Celiac Disease Means Big Business for Material Handling Companies

Material Handling Industry News

Celiac Disease Statistics


Celiac disease diagnosis have been on the rise since 2000, with the year 2013 showing no signs of remission. Celiac disease causes wheat, barley, rye and some oats to damage the small intestine, preventing the body from absorbing vital nutrients. Celiac disease is just one type of gluten intolerance that has become more prevalent in the last decade. Why wasn’t this epidemic discovered before now? And what does this mean for consumers?

Scientists at Mayo Clinic have taken many blood samples dating back 50 years and compared them to recent blood samples. They determined that humans today are four times more likely to have Celiac disease. Given the research, there is still significant push back to the gluten trend. Many analysts believe gluten-free diets are just another fad diet used to fuel marketing campaigns.

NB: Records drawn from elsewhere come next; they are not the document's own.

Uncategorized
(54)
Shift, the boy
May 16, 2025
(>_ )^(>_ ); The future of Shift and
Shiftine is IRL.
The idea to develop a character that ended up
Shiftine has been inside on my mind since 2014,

The gluten-free push back is fueled by the sudden shift in grocery store labeling and food packaging. Everywhere we look, there is gluten-free pizza, cookies, bread, pasta… – the list goes on and on. Gluten-free packaging is working very well, too. Gluten-free products now account for a $12.4 billion annual market, and rising.

Hundreds of brand names have launched solely to cater to those with gluten intolerance. Whole Foods supplies consumers with a huge list of gluten-free products within their stores. Names like Glutino and Glutenfreeda leave little to imagination when determining their target consumers. Common household names such as Pillsbury have also jumped on the gluten-free bandwagon.

What it Means for Material Handling Companies


Celiac disease means big business for material handling companies. Dozens of industries are feeling the fallout of the “Gluten-Free Boom.” The material handling industry is no different. If a warehouse isn’t seeing increased volume due to gluten-free products, there are plenty of companies willing to take their fair share.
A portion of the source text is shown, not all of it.